Parents can psychologically damage their children
Bringing a person into the world, teaching them wrong from right, and equipping them with the skills to live a happy life make parenting an extremely challenging and daunting job.
It’s no wonder, then, that mothers and fathers can obsess over the minute details of their parenting skills, while simultaneously trying to care for a child’s basic needs.
A thread on the question and answer website Quora laid bare the fear surrounding this issue, as one user asked: “What is the most psychologically damaging thing you can say to a child?”
Members of the website advised each what not to tell children: drawing from their own experiences and anecdotal evidence.
One woman wrote that her mother was sometimes “like a volcano” when she became angry, and that her verbal attacks started with the words: “Are you listening? Look at me!” She then berated her until she cried.
Another member suggested the opposite: that simply saying “nothing” – by barely communicating or interacting with your child – was what could really damage them.
But can an unkind comment said in a rage, a joke that your child misinterprets, or a formal silence unravel otherwise good parenting?
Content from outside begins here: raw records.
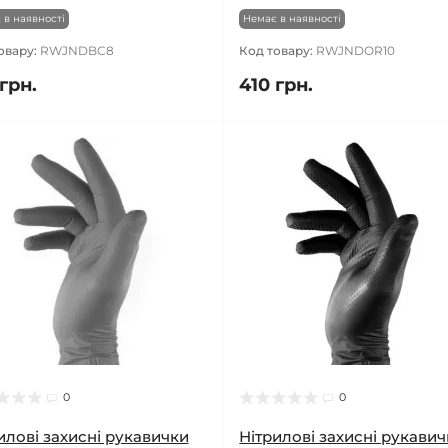
 в наявності
Немає в наявності
овару:
RWJNDBC8
Код товару:
RWJNDOR10
грн.
410 грн.
0
0
илові захисні рукавички
Нітрилові захисні рукави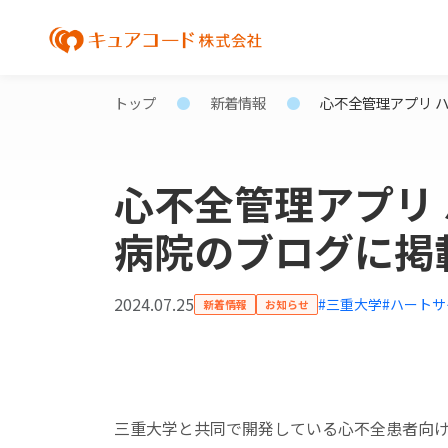
トップ
新着情報
心不全管理アプリ 
心不全管理アプリ
病院のブログに掲
2024.07.25
#三重大学
#ハートサ
新着情報
お知らせ
三重大学と共同で開発している心不全患者向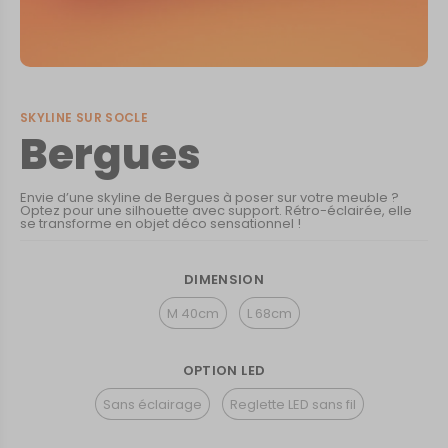
SKYLINE SUR SOCLE
Bergues
Envie d’une skyline de Bergues à poser sur votre meuble ?
Optez pour une silhouette avec support. Rétro-éclairée, elle
se transforme en objet déco sensationnel !
DIMENSION
M 40cm
L 68cm
OPTION LED
Sans éclairage
Reglette LED sans fil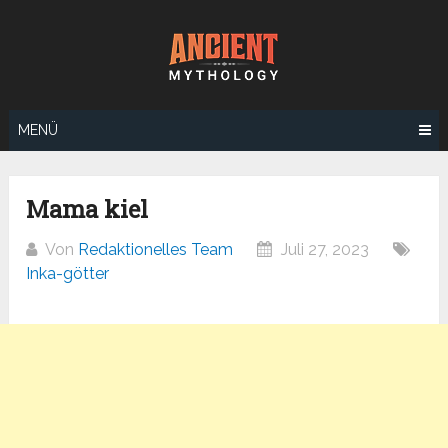
Zum
Inhalt
springen
MENÜ
Mama kiel
Von
Redaktionelles Team
Juli 27, 2023
Inka-götter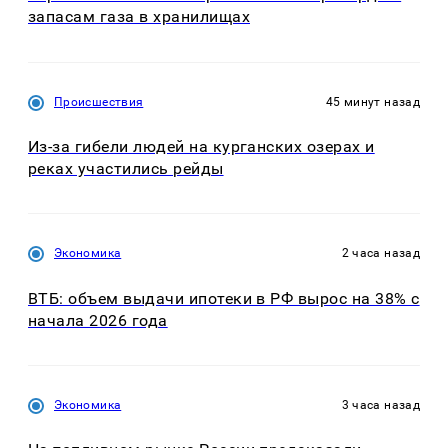
запасам газа в хранилищах
Происшествия
45 минут назад
Из-за гибели людей на курганских озерах и
реках участились рейды
Экономика
2 часа назад
ВТБ: объем выдачи ипотеки в РФ вырос на 38% с
начала 2026 года
Экономика
3 часа назад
“It depends on what you mean by damage,” explains Dr Matt Woolgar of the Institute of Psychiatry, Psychology & Neuroscience at King’s College London, who works with families for the South London and Maudsley NHS Foundation Trust.
“You can certainly say things that hurt a child and contribute to their development of self-concept. But you’re not going to say one thing that is going to scar them neurobiologically”.
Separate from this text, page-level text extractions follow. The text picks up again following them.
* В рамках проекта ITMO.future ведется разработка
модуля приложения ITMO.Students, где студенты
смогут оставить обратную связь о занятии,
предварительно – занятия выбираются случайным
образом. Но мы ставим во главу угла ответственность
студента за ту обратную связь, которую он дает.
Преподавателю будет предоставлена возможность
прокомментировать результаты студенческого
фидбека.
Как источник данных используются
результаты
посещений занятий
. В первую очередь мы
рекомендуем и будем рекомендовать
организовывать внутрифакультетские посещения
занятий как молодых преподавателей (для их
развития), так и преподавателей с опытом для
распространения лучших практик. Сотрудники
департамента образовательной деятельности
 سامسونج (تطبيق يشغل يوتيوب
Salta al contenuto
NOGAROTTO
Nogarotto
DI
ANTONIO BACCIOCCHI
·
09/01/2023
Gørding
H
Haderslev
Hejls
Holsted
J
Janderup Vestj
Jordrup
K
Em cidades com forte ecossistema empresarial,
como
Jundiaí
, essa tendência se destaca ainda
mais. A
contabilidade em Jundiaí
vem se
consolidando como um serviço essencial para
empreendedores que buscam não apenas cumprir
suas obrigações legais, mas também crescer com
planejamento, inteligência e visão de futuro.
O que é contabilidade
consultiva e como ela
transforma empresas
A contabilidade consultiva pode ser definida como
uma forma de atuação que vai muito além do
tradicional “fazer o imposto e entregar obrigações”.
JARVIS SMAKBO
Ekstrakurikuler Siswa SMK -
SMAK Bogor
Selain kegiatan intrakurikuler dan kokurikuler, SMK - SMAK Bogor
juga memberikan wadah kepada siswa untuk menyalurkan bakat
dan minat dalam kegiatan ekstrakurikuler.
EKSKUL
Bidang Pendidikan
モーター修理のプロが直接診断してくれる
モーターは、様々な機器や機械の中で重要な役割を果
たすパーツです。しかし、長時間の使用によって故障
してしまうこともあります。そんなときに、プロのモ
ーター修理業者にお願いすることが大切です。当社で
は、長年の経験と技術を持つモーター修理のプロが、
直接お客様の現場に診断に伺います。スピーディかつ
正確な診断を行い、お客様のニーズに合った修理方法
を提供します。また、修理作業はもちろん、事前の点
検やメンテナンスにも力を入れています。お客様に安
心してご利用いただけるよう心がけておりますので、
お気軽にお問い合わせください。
Instead, Dr Woolgar stresses, it is important for parents to understand that all children are individuals who cope differently with scenarios.
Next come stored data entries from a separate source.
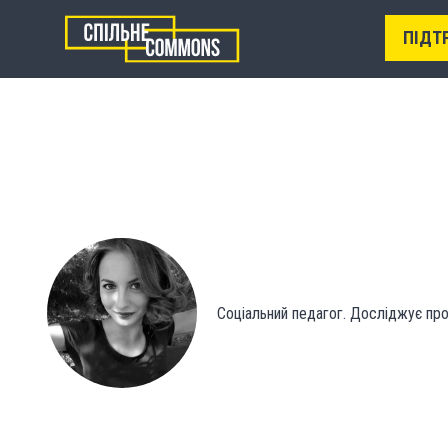
ПІДТ
Соцiальний педагог. Дослiджує про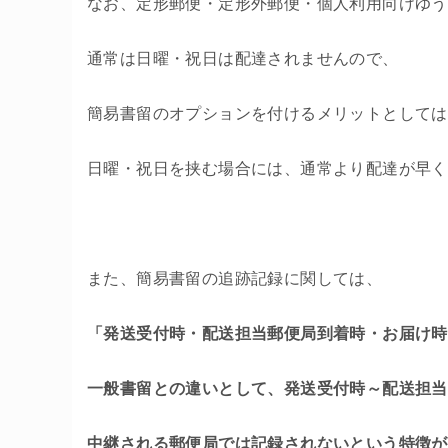
なお、定形郵便・定形外郵便・個人利用向けゆう
通常は日曜・祝日は配達されませんので、
簡易書留のオプションを付けるメリットとしては
日曜・祝日を挟む場合には、通常より配達が早く
また、簡易書留の追跡記録に関しては、
「発送受付時・配送担当郵便局到着時・お届け時
一般書留との違いとして、発送受付時～配送担当
中継される郵便局では記録されないという特徴が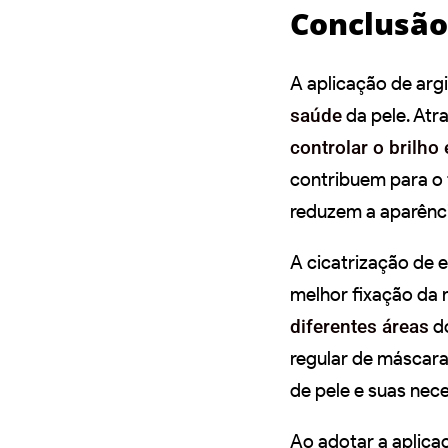
Conclusão
A aplicação de arg
saúde
da pele. Atr
controlar o brilho
contribuem para o 
reduzem a aparência
A cicatrização de e
melhor fixação da
diferentes áreas
do
regular de máscaras
de pele e suas nece
Ao adotar a aplica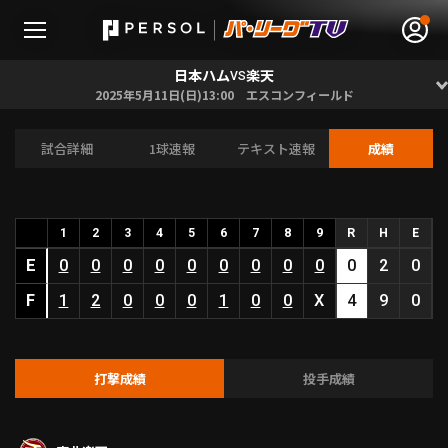
日本ハム
楽天
VS
2025年5月11日(日)13:00 エスコンフィールド
試合詳細
1球速報
テキスト速報
成績
無料アカウント登録
ログイン
HOME
1
2
3
4
5
6
7
8
9
R
H
E
E
動画
0
0
0
0
0
0
0
0
0
0
2
0
F
1
2
0
0
0
1
0
0
X
4
9
0
日程･結果
順位表･成績
打撃成績
投手成績
1軍公式戦
選手名鑑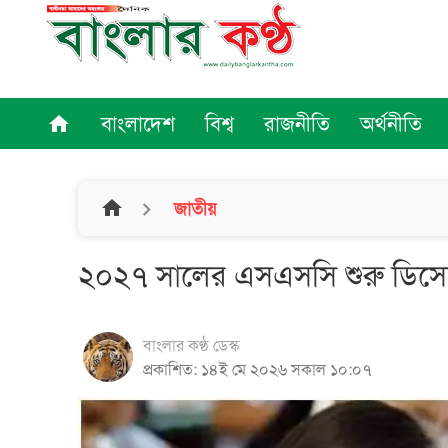
বাংলাদেশ
বিশ্ব
রাজনীতি
অর্থনীতি
home
home
জাতীয়
২০২৭ সালের এসএসসি শুরু ডিসেম্
বাংলার কণ্ঠ ডেস্ক
প্রকাশিত: ১৪ই মে ২০২৬ সকাল ১০:০৭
Giving the example of a three-child family, he says: “One or two siblings might be absolutely fine with the throwaway comments parents say, but one might find it quite damaging and it will get below their defences.”
But such responses aren’t necessarily negative, and can enable a child to be more receptive to a parent’s positivity.
“The evidence is that being sensitive can mean a child is also quite responsive to positive things,” he says.
Dr Sam Wass, a developmental psychologist based at the University of East London and Cambridge University, details a similar phenomenon with children described as “dandelions” and “orchids”.
Citing a studies by Dr Megan Gunnar, an expert in child development, he explains that dandelion children are neurobiologically less sensitive and will flourish in supportive or non-supportive households. On the contrary, orchid children thrive when they are in supportive environments, but suffer greatly in unsupportive homes.
But how can a parent tell whether their child is particularly sensitive?
“The key task of parenting is understanding what your child is like and be tuned in to them. You would hope people are sensitive enough to notice the impact they’re having on a child.”
And the affect of a parent’s behaviour may not be immediate, adds Dr Woolgar, recalling how his three-year-old son sometimes repeats comments he made a week earlier.
The added difficulty comes for parents of children of differing ages, as a four-year-old will likely not grasp irony or sarcasm in the same way a 10-year-old can.
“It does make life difficult because you have to always be thinking about how each child will pick up on what you tell them,” says Dr Woolgar.